(Host) A proposal from the Douglas administration to change the state’s environmental permit process has begun to circulate in Montpelier. A legislative draft of the Douglas plan has won support from business groups, but it’s criticized by environmentalists.
VPR’s John Dillon reports:
(Dillon) Governor Jim Douglas will soon make good on his campaign pledge to deliver a permit reform package in the first 100 days of his administration. The Douglas proposal would give more power to the Agency of Natural Resources. It would make many of the agency’s permits binding in Act 250 review. The plan is designed to reduce appeals by development opponents. It would limit the ability for environmental groups to get involved in Act 250 cases.

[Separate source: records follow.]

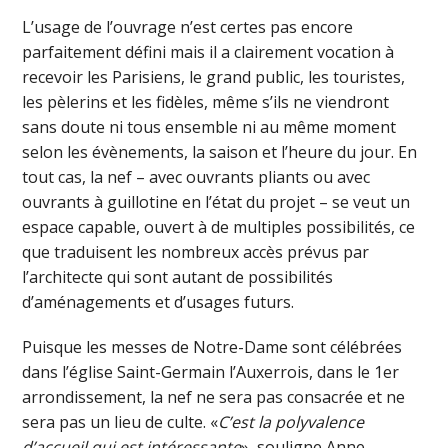
L’usage de l’ouvrage n’est certes pas encore
parfaitement défini mais il a clairement vocation à
recevoir les Parisiens, le grand public, les touristes,
les pèlerins et les fidèles, même s’ils ne viendront
sans doute ni tous ensemble ni au même moment
selon les évènements, la saison et l’heure du jour. En
tout cas, la nef – avec ouvrants pliants ou avec
ouvrants à guillotine en l’état du projet – se veut un
espace capable, ouvert à de multiples possibilités, ce
que traduisent les nombreux accès prévus par
l’architecte qui sont autant de possibilités
d’aménagements et d’usages futurs.
Puisque les messes de Notre-Dame sont célébrées
dans l’église Saint-Germain l’Auxerrois, dans le 1er
arrondissement, la nef ne sera pas consacrée et ne
sera pas un lieu de culte. «
C’est la polyvalence
d’accueil qui est intéressante
», souligne Anne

Sheri Larsen, a lobbyist for the Lake Champlain Regional Chamber of Commerce, says the proposal makes sense:
(Larsen) “The top issues on the permitting reform question are party status, appeals and a consolidated application process, where one agency’s ruling would be the end answer to the permit. And we understand that the Douglas administration will be submitting a proposal in the very near future and we expect to be supporting his plan.”
(Dillon) Environmental groups are gearing up to oppose the plan. Elizabeth Courtney is executive director of the Vermont Natural Resources Council.
(Courtney) “This proposal would significantly reduce citizen participation element in Act 250. It puts the decisions about environmental protection into the hands of developers. It takes a law that’s designed to be for and by the people and removes the citizen from the equation.”
(Dillon) Courtney and other environmentalists were already unhappy with the governor over several of his key appointments. She says environmentalists weren’t consulted on the permit plan. She hopes the Legislature will give the public an opportunity to weigh in on permit reform.
For Vermont Public Radio, I’m John Dillon in Montpelier.